Data shown:
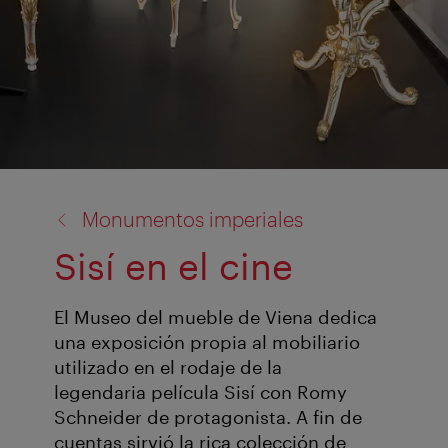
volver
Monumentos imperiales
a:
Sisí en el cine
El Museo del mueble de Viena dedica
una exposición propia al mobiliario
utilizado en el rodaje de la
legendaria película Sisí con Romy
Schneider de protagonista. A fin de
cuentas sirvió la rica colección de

==

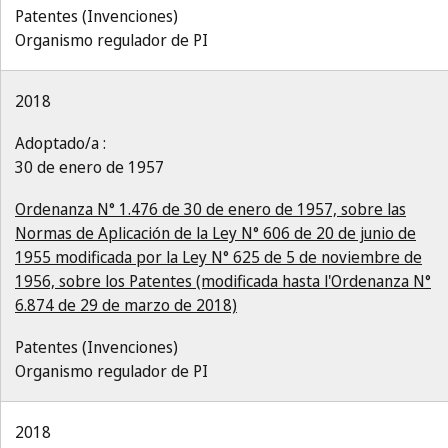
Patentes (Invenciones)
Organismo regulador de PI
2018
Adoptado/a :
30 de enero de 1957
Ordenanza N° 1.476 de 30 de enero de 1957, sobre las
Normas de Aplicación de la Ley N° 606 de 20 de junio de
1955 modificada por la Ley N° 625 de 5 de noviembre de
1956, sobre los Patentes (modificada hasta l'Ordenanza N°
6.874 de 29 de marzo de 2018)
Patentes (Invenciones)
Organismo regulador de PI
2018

Assignment: Output exactly one stretch of the listing: from the line containing "El Museo del mueble de Viena dedica" through the line containing "cuentas sirvió la rica colección de", both end lines included.

Solution for this exercise:
El Museo del mueble de Viena dedica
una exposición propia al mobiliario
utilizado en el rodaje de la
legendaria película Sisí con Romy
Schneider de protagonista. A fin de
cuentas sirvió la rica colección de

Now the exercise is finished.